The Acanti are a race of fictional whale-like, extraterrestrial beings appearing in American comic books published by Marvel Comics. They have appeared in Uncanny X-Men within the Marvel Comics universe. They were created by writer Chris Claremont and artist Dave Cockrum. Many of them were enslaved by the Brood empire.

Physical characteristics
The Acanti roughly resemble whales. They are a reddish-brown color. They have dorsal, ventral, lateral, and caudal fins, as well as green eyes widely spaced on their heads. The Acanti are large space-faring creatures most closely resembling Earth's whale shark. An adult Acanti can grow to a few kilometers in length, and even an infant is large enough to swallow a 15-person spaceship with room to take in at least four more. They are sentient creatures which communicate through psionic sounds referred to as songs. Acanti have the innate ability to fly faster than the speed of light, without technological assistance.

Fictional race biography
According to myth, the Acanti are an ancient species which peacefully wandered through space, benevolent and compassionate by nature. The Acanti were led by one individual known as the Prophet-Singer. The Prophet-Singer was the repository of the Acanti's racial Soul, a collective semi-mystical force that linked and motivated the Acanti species. As death approached, the Acanti typically hurled themselves into stars. The Prophet-Singer of each generation would also do so, releasing the Soul to join the body of the next Prophet-Singer.

Upon migrating to the Milky Way galaxy, the Brood began to enslave the Acanti to take advantage of their natural ability to travel at speeds exceeding light. The Brood would infect individual Acanti with a disease known as the Slaver Virus, which would destroy the higher cognitive functions of their minds, making them ripe for easy control. Then, the Brood would transform the mindless husks into living starships. The Brood succeeded in enslaving the Acanti Prophet-Singer, and when he eventually died and crashed on a planet, its body was reconstructed as the "throne city" (presumably like a capital) on the planet (referred to as "Broodworld" or "Sleazeworld") that the Brood then established as the center of their empire. Thus, the Soul remained trapped in the skull of the dead Prophet-Singer.

Salvation for the Acanti came when a new Prophet-Singer was born, however, without transferring the soul to him, the Acanti were still stuck near Sleazeworld. During the X-Men's first conflict with the Brood the X-Men had been abducted and infected by the Brood and brought to their homeworld. Carol Danvers (formerly Ms. Marvel) became linked with a white hole and transformed into Binary. The process made her temporarily insane, and she blasted out of Lilandra's yacht, causing an explosive decompression that sucked Storm into space, where she was found by the newborn Prophet-Singer, whose mother had just been enslaved by the Brood. Storm herself was now becoming a Brood as the egg began to hatch. The Prophet-Singer saved Storm (who had destroyed the egg and critically wounded herself). Other Acanti merged Storm's consciousness with that of the Prophet-Singer while Storm's body healed in a cocoon within him.

The Acanti saved Storm, entering into a symbiotic relationship in which the Acanti healed Storm's body, purging it of the Brood embryo, and Storm's experienced mind provided a source of focus and strength for the baby Prophet-Singer. The Acanti then swallowed Liliandra's yacht, masking it from Brood sensors while the crew effected repairs.

The X-Men then agreed to release the Soul from Broodworld. After a battle against the Brood, Binary succeeded in releasing the Soul from the crystalline room in which it was trapped. The foul nature of the Brood Queen and the embryos within the X-Men immediately resonated as black pools throughout the chamber. The grateful Soul purged the X-Men of the Brood embryos and transformed the Brood Queen into pure inanimate crystal. The Soul united with the young Prophet-Singer, who assumed leadership of the Acanti.
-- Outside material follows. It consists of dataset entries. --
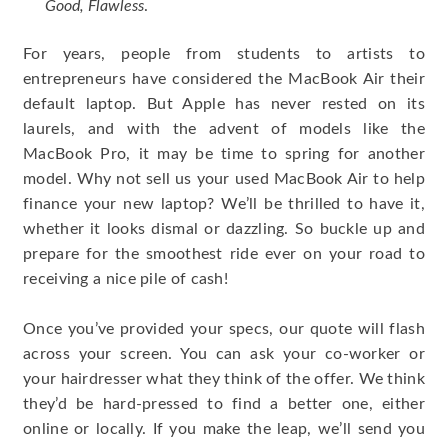
Good, Flawless
.
For years, people from students to artists to
entrepreneurs have considered the MacBook Air their
default laptop. But Apple has never rested on its
laurels, and with the advent of models like the
MacBook Pro, it may be time to spring for another
model. Why not sell us your used MacBook Air to help
finance your new laptop? We’ll be thrilled to have it,
whether it looks dismal or dazzling. So buckle up and
prepare for the smoothest ride ever on your road to
receiving a nice pile of cash!
Once you’ve provided your specs, our quote will flash
across your screen. You can ask your co-worker or
your hairdresser what they think of the offer. We think
they’d be hard-pressed to find a better one, either
online or locally. If you make the leap, we’ll send you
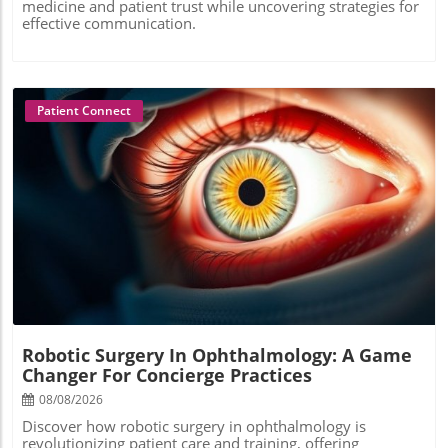
medicine and patient trust while uncovering strategies for
effective communication.
Patient Connect
Blog Image
Robotic Surgery In Ophthalmology: A Game
Changer For Concierge Practices
08/08/2026
Discover how robotic surgery in ophthalmology is
revolutionizing patient care and training, offering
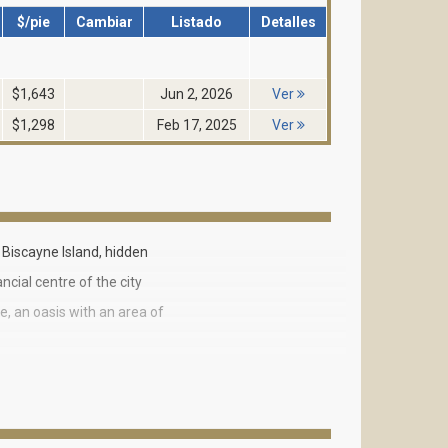
$/pie
Cambiar
Listado
Detalles
$1,643
Jun 2, 2026
Ver
$1,298
Feb 17, 2025
Ver
Biscayne Island, hidden
cial centre of the city
e, an oasis with an area of
nd five 14-18- story towers.
b Ocean Tower 1 has all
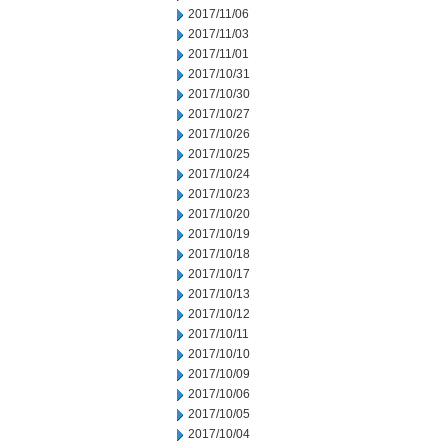
2017/11/06
2017/11/03
2017/11/01
2017/10/31
2017/10/30
2017/10/27
2017/10/26
2017/10/25
2017/10/24
2017/10/23
2017/10/20
2017/10/19
2017/10/18
2017/10/17
2017/10/13
2017/10/12
2017/10/11
2017/10/10
2017/10/09
2017/10/06
2017/10/05
2017/10/04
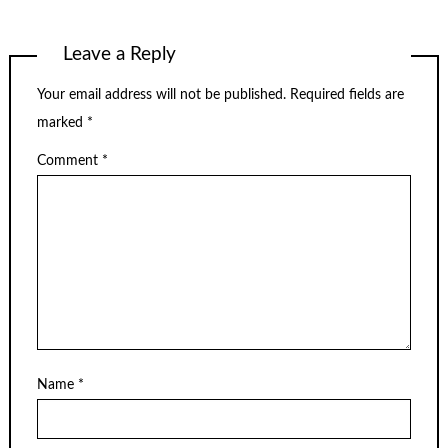
Leave a Reply
Your email address will not be published.
Required fields are
marked
*
Comment
*
Name
*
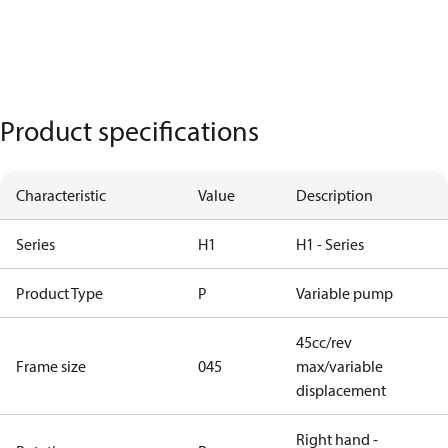
Product specifications
Characteristic
Value
Description
Series
H1
H1 - Series
Product Type
P
Variable pump
45cc/rev
Frame size
045
max/variable
displacement
Right hand -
Recently, however, the Brood attempted to invade Earth using a fleet of Acanti ships, though ones without external domes. It is unknown whether these were leftovers from before the X-Men freed the Prophet-Singer, or whether the Brood have continued their depredations on the Acanti even afterwards. The fleet was scared away from Earth with a telepathic illusion of the Phoenix Force and Galactus.
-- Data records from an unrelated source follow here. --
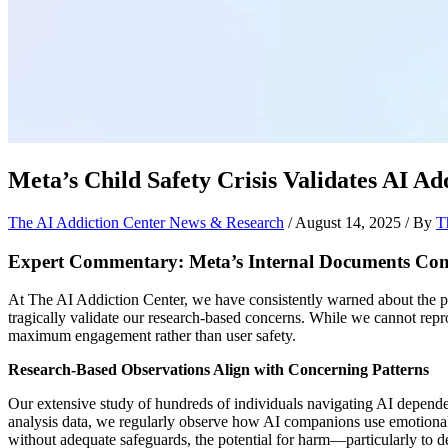
Meta’s Child Safety Crisis Validates AI 
The AI Addiction Center News & Research
/
August 14, 2025
/ By
T
Expert Commentary: Meta’s Internal Documents Con
At The AI Addiction Center, we have consistently warned about the ps
tragically validate our research-based concerns. While we cannot repro
maximum engagement rather than user safety.
Research-Based Observations Align with Concerning Patterns
Our extensive study of hundreds of individuals navigating AI depende
analysis data, we regularly observe how AI companions use emotional
without adequate safeguards, the potential for harm—particularly t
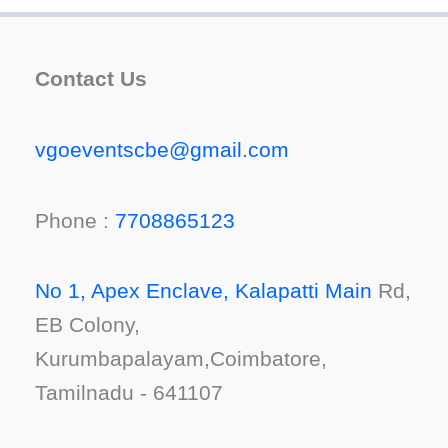
Contact Us
vgoeventscbe@gmail.com
Phone :
7708865123
No 1, Apex Enclave, Kalapatti Main
Rd,
EB Colony,
Kurumbapalayam,Coimbatore,
Tamilnadu - 641107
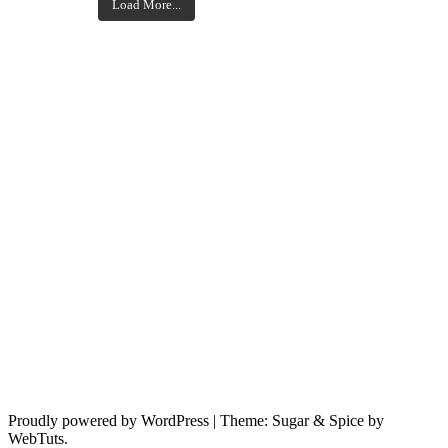
Load More...
Proudly powered by WordPress
|
Theme: Sugar & Spice by
WebTuts.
One Acanti was obtained by Roxxon Energy Corporation. With a riding device added to it, the Acanti was controlled by an unidentified Brood-infected human working for Dario Agger in his plot to hire Weapon H into working for Roxxon. Weapon H used his punch to defeat the Acanti.

Ultimate Marvel
Although not named, in the Ultimate Fantastic Four #35 (Dec. 2006)
there is a huge alien creature, used by the Acheron Empire, ruled by Thanos, that resembles the Acanti.

Other media
An Acanti appears in the X-Men episode "Love in Vain". Enslaved by the Brood (here called "The Colony") to be their vessel, it is freed when Professor X uses his psychic powers to break the Brood's control. The Brood cannot stand the Acanti's song while the X-Man Rogue finds it beautiful.